IN Brief:
- National Gas expects sufficient supply to meet forecast summer demand under current conditions.
- UK Continental Shelf and Norwegian flows remain the main supply sources, supported by LNG and storage.
- Falling gas-for-power demand does not remove gas’s operational role in balancing a more renewable electricity system.
National Gas has published its 2026 Gas Summer Outlook with a relatively steady message for the market: Britain is expected to have sufficient gas supply to meet forecast demand over the summer months under current conditions. The operator’s assessment points to another season in which security of supply is not being driven by immediate scarcity, but by how effectively the system manages flows, maintenance, storage behaviour, exports, and the continuing interaction between gas and power.
The headline numbers are measured rather than dramatic. Total summer gas demand is expected to be broadly comparable with summer 2025, with gas demand for power generation forecast to fall by around 6%, partially offset by a 2% rise in domestic demand.
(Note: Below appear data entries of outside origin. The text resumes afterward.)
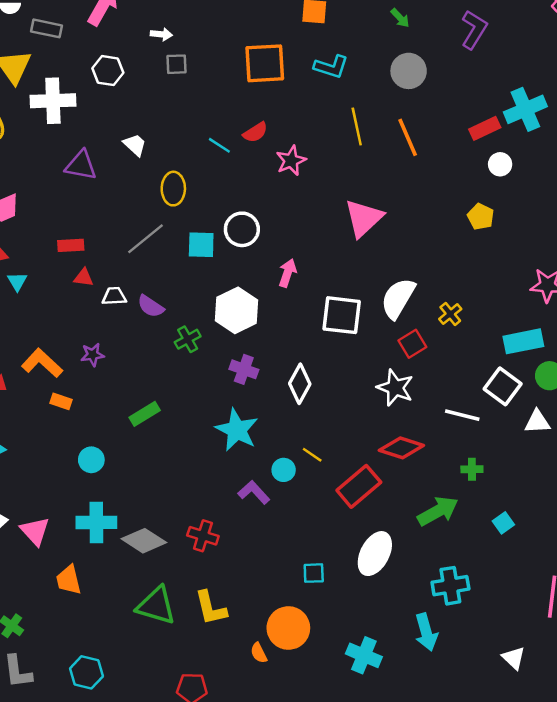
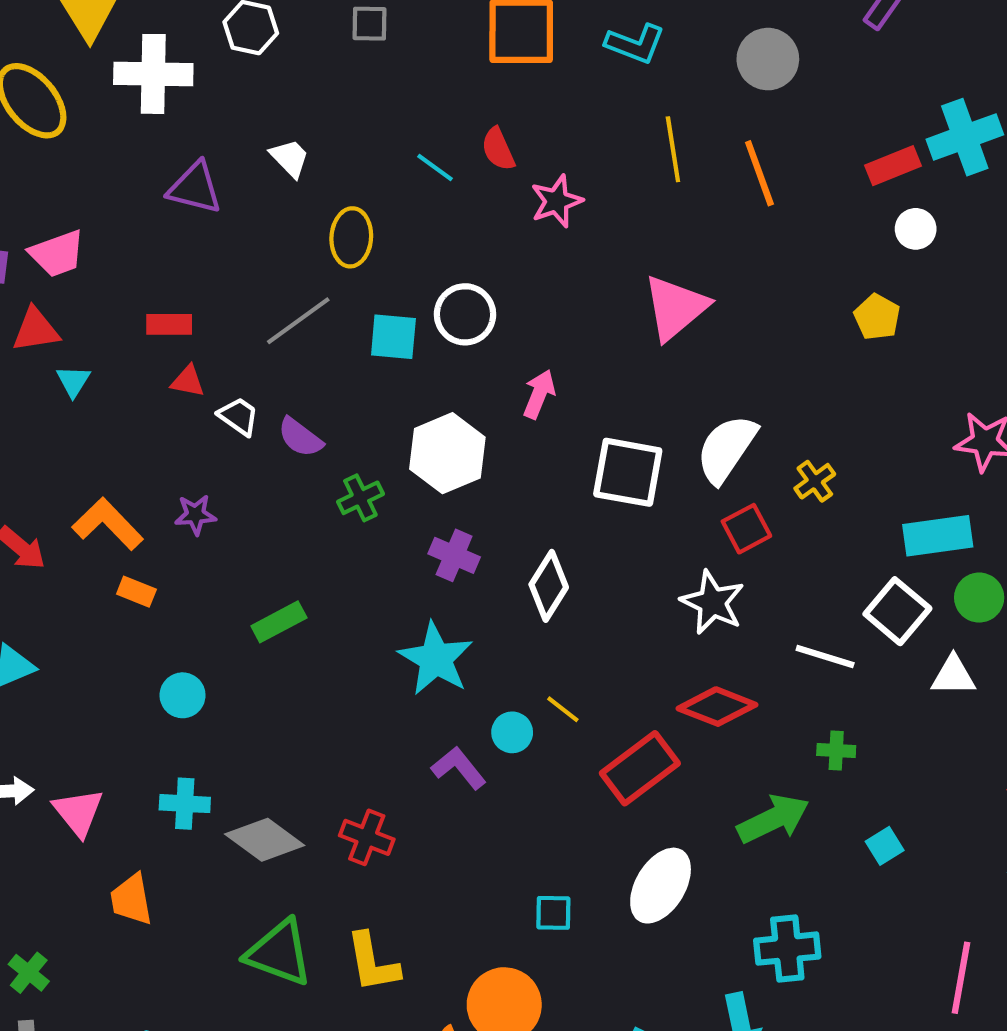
red semicircle: (255, 132) -> (498, 149), turned 95
white trapezoid: (114, 296) -> (239, 416), turned 35
cyan cross: (96, 522) -> (185, 804), size x0.7

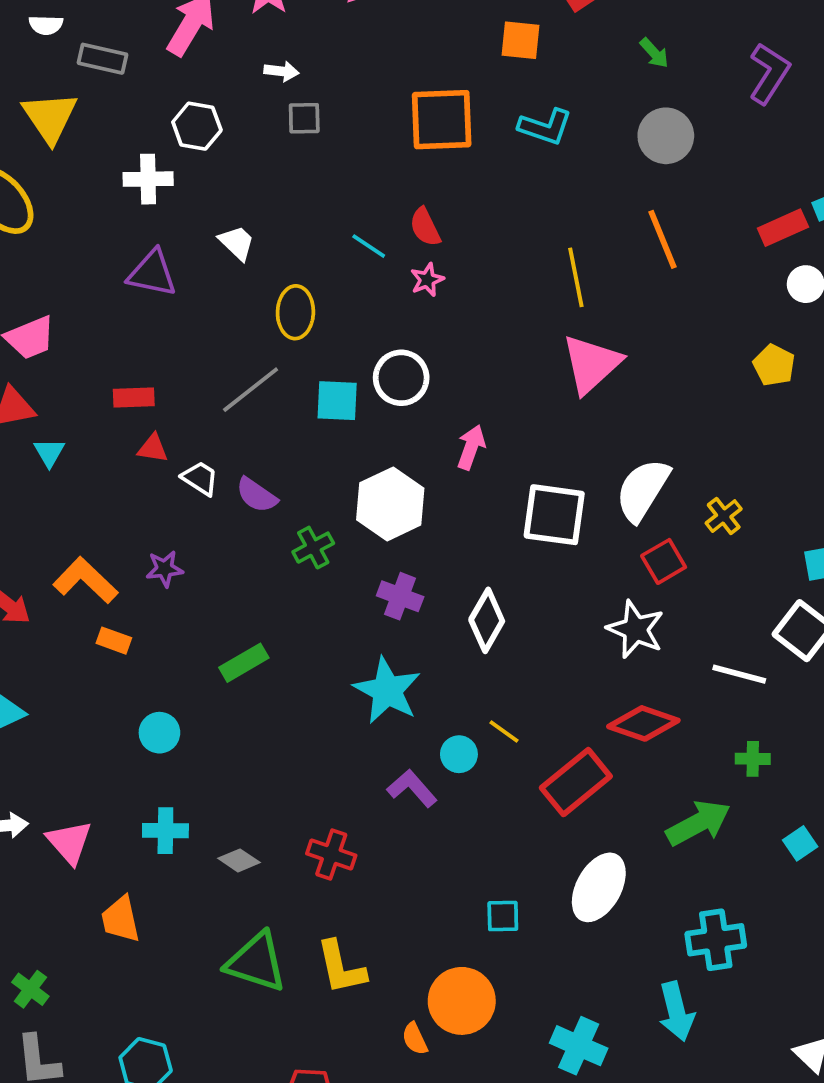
white cross: (153, 74) -> (148, 179), moved, size x0.7
yellow line: (673, 149) -> (576, 277), moved
pink star: (557, 201) -> (427, 280), moved, size x0.7
gray diamond: (265, 840) -> (239, 860), size x0.6

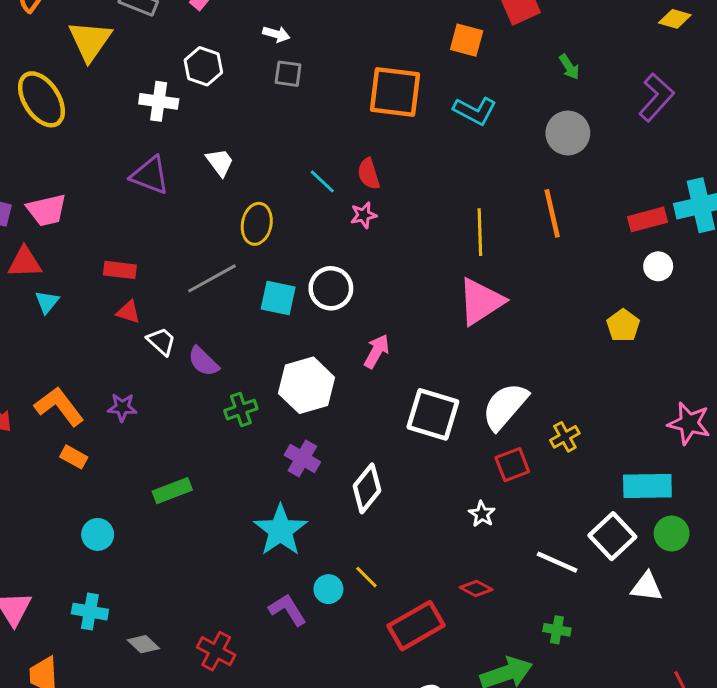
white star: (636, 629) -> (482, 514), size x0.6
red diamond: (643, 723) -> (476, 588), size x0.6

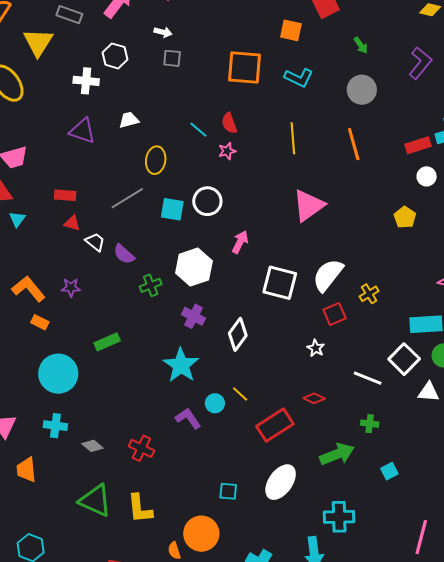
white trapezoid: (220, 162) -> (129, 120), turned -65
yellow line: (480, 232) -> (293, 138), moved
cyan circle: (98, 534) -> (58, 374), size x1.8

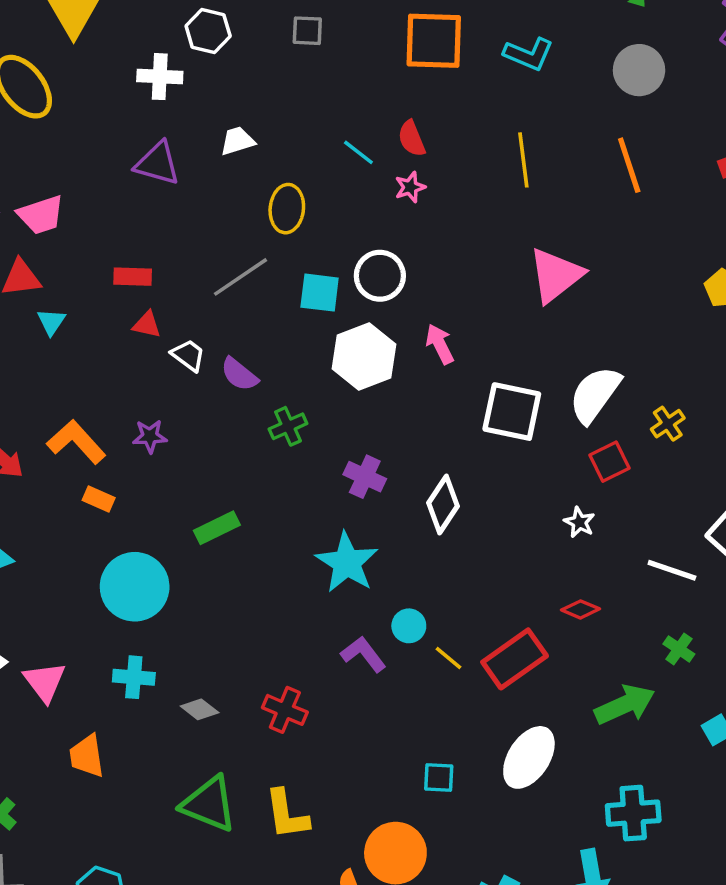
pink arrow: (240, 242) -> (440, 344), turned -50
white hexagon: (194, 267) -> (364, 356), moved
yellow line: (240, 394) -> (448, 658), moved
green cross: (370, 424) -> (679, 649), turned 30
National Gas expects supply to come primarily from the UK Continental Shelf and Norway, together accounting for around 86% of total supply, or 25.3 billion cubic metres. Forecast demand across Great Britain, together with exports to Ireland, is put at around 21.2 billion cubic metres. Flexible gas storage is expected to contribute about 1.5 billion cubic metres, or roughly 5% of supply, while LNG imports are forecast at around 2.7 billion cubic metres, or 9%. The full outlook is available here.
There is also a substantial engineering programme running in parallel. National Gas said summer maintenance will include the isolation of 460 miles of pipeline and outages across all compressor sites to prepare the network for winter 2026/27. That matters because summer is not just a lower-demand period; it is also the window in which critical maintenance and asset work has to be completed without compromising operational resilience. The company also expects Britain to export gas to continental Europe over the summer on broadly similar lines to last year, reflecting normal seasonal behaviour when domestic supply exceeds domestic demand.
Perhaps the most revealing line in the outlook, though, is not the supply forecast itself but the continued emphasis on power-sector balancing. National Gas notes that gas-fired generation remained critical during summer 2025, when gas stations were repeatedly called on to raise output quickly, at times by more than 6GW within a few hours, to make up for intermittent renewable generation. That is an important distinction in the current debate. The role of gas in the British system is changing, but it has not disappeared. It is increasingly less about running hard for long periods and more about being available when renewable output shifts, demand moves unexpectedly, or the system needs fast-response support.
That change is taking place against a power mix that is decarbonising, but not yet detached from gas. UK government energy statistics show renewable technologies supplied a record 152.5TWh of electricity in 2025, accounting for a record 52.5% share of generation, while wind generation also reached a record 87.1TWh. Those figures point in one direction: gas is no longer the central growth story in British power. But they also explain why the transmission network still matters so much. The more variable the electricity system becomes, the more valuable rapid-response flexibility becomes alongside it.
Storage behaviour illustrates the same point. Britain’s gas storage model remains fast-cycling and flexible, with inventories expected to rise and fall through the summer as gas is injected and withdrawn when needed. That differs from the more strategic seasonal refill pattern common in parts of continental Europe. It means Britain’s system is structured less as a large winter stockpile and more as an operational buffer within a dynamic regional market. In that sense, the summer outlook is as much about responsiveness as volume.
It also lands at a moment when the regulatory picture is reinforcing the dual-track nature of the transition. Ofgem has already approved substantial RIIO-3 investment for both gas and electricity networks, while National Gas is separately pushing forward with the first phase of its proposed hydrogen network on the East Coast. Taken together, those developments suggest that the gas network is being asked to do three things at once: maintain present-day security, support an increasingly renewable power system, and begin positioning parts of its infrastructure and expertise for a different low-carbon future. The 2026 Gas Summer Outlook does not change that equation. It simply shows how firmly it now defines the market.